Tom Brokaw's new history book, Boom!: Voices of the Sixties: Personal Reflections on the '60s and Today, is a 700-page tome on how the 60's affected our lives today. And it completely ignores us in our movements' most formative time period.

Definitely the civil rights movement, the anti-war movement, and the second wave should be discussed in any history book about the 60's. And they are. But what about the first gay rights protest in 1965 in Philly, the transgender riots in SF, the development of gaystream media like The Advocate, the dissemination of the term "gay" over the previously popular yet medicalizing and insulting "homosexual", the start of the Gay Liberation Front, the Mattachine Society's and the Daughters of Bilitis's marches in Washington, the removal of homosexuality from the DSM (Brokaw's "1960's" go all the way up to '74), and, oh yeah, Stonewall? All got straight-washed right out of the book. The few references to "homosexuality" are sparse and shallow, according to one reviewer.
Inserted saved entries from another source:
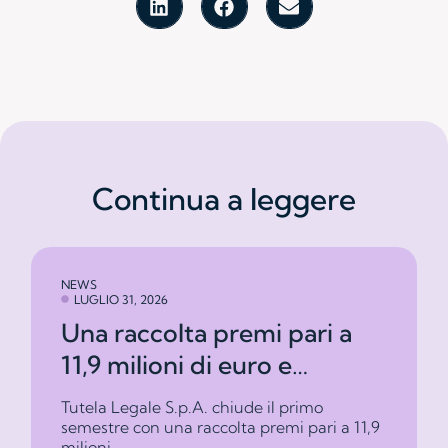
Continua a leggere
NEWS
LUGLIO 31, 2026
Una raccolta premi pari a
11,9 milioni di euro e
Combined Ratio all’86,9%
Tutela Legale S.p.A. chiude il primo
semestre con una raccolta premi pari a 11,9
milioni...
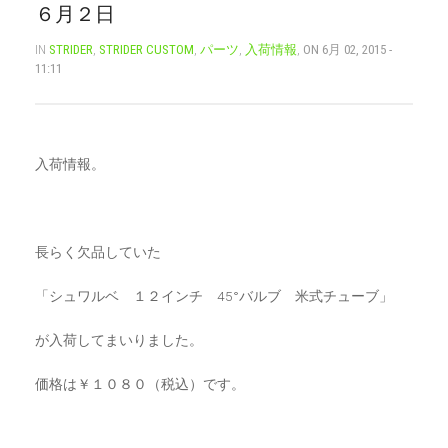
６月２日
CART
0
IN
STRIDER
,
STRIDER CUSTOM
,
パーツ
,
入荷情報
,
ON 6月 02, 2015 -
11:11
マイアカウント（初回登録はこちら）
ウィッシュリスト
カートを見る
送料・お支払い・返品について
入荷情報。
長らく欠品していた
「シュワルベ １２インチ 45°バルブ 米式チューブ」
が入荷してまいりました。
価格は￥１０８０（税込）です。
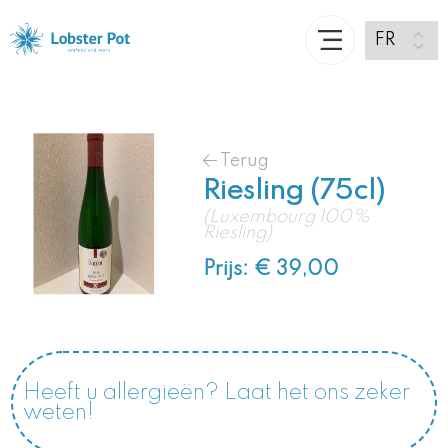
Terug
Riesling (75cl)
(Luxembourg 100%
Riesling)
Prijs: € 39,00
Heeft u allergieën? Laat het ons zeker
weten!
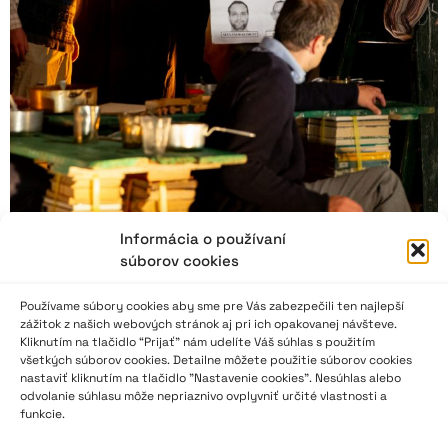
Informácia o používaní
súborov cookies
Jiráskův Hronov stále jede!
Používame súbory cookies aby sme pre Vás zabezpečili ten najlepší
zážitok z našich webových stránok aj pri ich opakovanej návšteve.
Čeští divadelní amatéři si patrně nedokážou představit léto bez
Kliknutím na tlačidlo “Prijať” nám udelíte Váš súhlas s použitím
všetkých súborov cookies. Detailne môžete použitie súborov cookies
festivalu Jiráskův Hronov. Právě jejich zájem má zásluhu na
nastaviť kliknutím na tlačidlo "Nastavenie cookies". Nesúhlas alebo
tom, že festival kontinuálně pokračuje už 93 let, i když
odvolanie súhlasu môže nepriaznivo ovplyvniť určité vlastnosti a
mnohdy měl namále. A stále se sem tam ozývají kritické hlasy
funkcie.
toužící po změně či zrušení… V každém případě, ukazuje se, že
divadelní amatérské hnutí v Čechách je i při výměnách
Whatever. I don't need Tom Brokaw to recognize our greatest generation to know about it. And I don't need to read about it in his history book to acknowledge the effort that a lot of brave people put forward so that we could move en masse out of the closet and into the spotlight.

But if someone writes a comprehensive book about the changes in that decade, then leaving us out is erasing, insulting, and, frankly, dishonest.